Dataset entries
[Start of section]
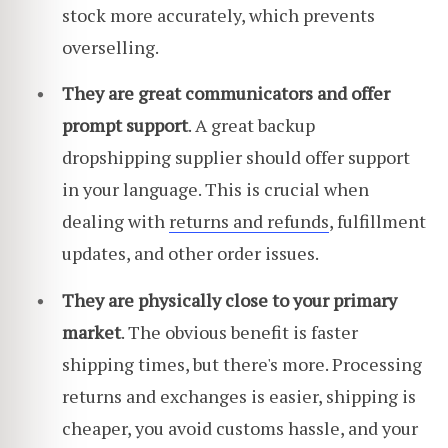
stock more accurately, which prevents
overselling.
They are great communicators and offer
prompt support
. A great backup
dropshipping supplier should offer support
in your language. This is crucial when
dealing with
returns and refunds
, fulfillment
updates, and other order issues.
They are physically close to your primary
market
. The obvious benefit is faster
shipping times, but there's more. Processing
returns and exchanges is easier, shipping is
cheaper, you avoid customs hassle, and your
[End of section]
WORK REQUIRED:
Lines from the one containing "benefit is faster" through the end of the data above must be written out exactly, and no other lines are needed.

ANSWER TO THE PROBLEM:
. The obvious benefit is faster
shipping times, but there's more. Processing
returns and exchanges is easier, shipping is
cheaper, you avoid customs hassle, and your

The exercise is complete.